Chien de garde - Image une critique

Chien de garde : Dressage familial québécois

Alors que cette semaine est chargée en blockbusters divers et en sorties de films cannois, une œuvre fragile venue du Québec est également à l’affiche. La province canadienne a le vent en poupe ces quinze dernières années avec un renouveau de son cinéma bien au-delà de ses œuvres les plus visibles signées Xavier Dolan, Denis Villeneuve et Jean-Marc Vallée. Côté fictions, d’autres cinéastes méritent amplement le détour, et en particulier Denis Côté, Sébastien Pilote, Karl Lemieux ou Chloé Robichaud. Sans compter ceux qui ne trouvent guère de distributeurs en France, qu’on peine à voir en dehors des festivals et qui comptent. Il semble donc d’autant plus nécessaire d’accueillir un premier film comme Chien de garde de Sophie Dupuis qui représentera le Canada à la prochaine cérémonie des Oscars.

Chien de garde - Affiche

Si l’histoire est simple, et certains lui trouveront peut-être des airs de déjà vu, la réalisatrice la met intelligemment en scène et lui apporte une touche féminine qu’on n’avait guère aperçue auparavant dans ce type de film. Chien de garde montre deux frères dont le plus jeune est hyperactif et en manque d’adrénaline en permanence et le plus âgé dépassé, incapable d’agir. Tout juste bon à rattraper les bêtises de son cadet, le premier, en couple, voudrait avoir sa propre vie et fuir un milieu d’autant plus nauséabond qu’il doit également gérer leur mère, ancienne alcoolique et leur oncle, dealer important du quartier qui emploient les deux hommes dans ses basses besognes.

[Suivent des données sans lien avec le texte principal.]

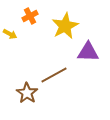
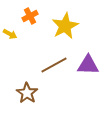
purple triangle: moved 13 px down
brown line: moved 10 px up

Dans ce portrait d’une famille dysfonctionnelle, ce qui change c’est probablement la place accordée aux femmes. La petite amie du héros a un vrai rôle, même secondaire, de même que la mère alors que ces types de personnages sont en général laissés de côté voire oubliés. Là, c’est à travers les yeux de la jeune femme qu’on découvre l’espace intérieur, intime de la famille. Si l’extérieur est physiquement violent ou tend à l’être, dans les chambres, la cuisine voire la salle de bain, où nul ne trouve le moyen de se retrouver sans interférence, un autre type de violence se matérialise, bien plus psychologique. Tout est fait pour emprisonner ou rejeter afin que la cellule familiale n’implose pas et que le plus âgé des frères reste plongé dans sa léthargie.

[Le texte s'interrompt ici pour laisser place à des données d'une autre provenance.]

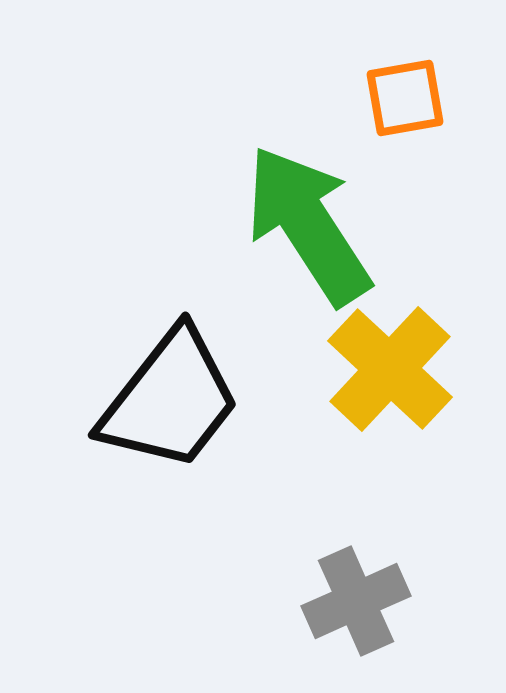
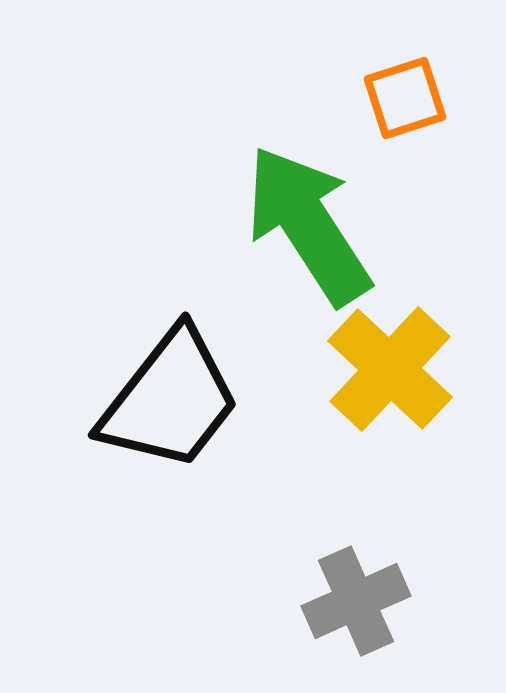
orange square: rotated 8 degrees counterclockwise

C’est là aussi que la réalisation se révèle intéressante. Sans trop en faire et sans déraper vers un formalisme trop important, la cinéaste utilise la faible profondeur de champ et un montage brutal, sans transition, pour cloisonner le héros, pris dans la folie du quotidien mais incapable de se révolter. Il est enfermé dans un monde auquel il ne parvient pas à se raccrocher d’autant plus que ses repères familiaux sont ceux qu’il a le plus besoin de fuir, à l’exception de sa compagne qui lui offre un minimum d’espoir et la possibilité d’une autre vie. Il est là, et ailleurs en même temps, incapable de faire face au réel. Face à un tel déluge de folie, n’importe qui aurait déjà sombré. Lui attend que tout passe, tiraillé entre les uns et les autres jusqu’à une forme de rédemption.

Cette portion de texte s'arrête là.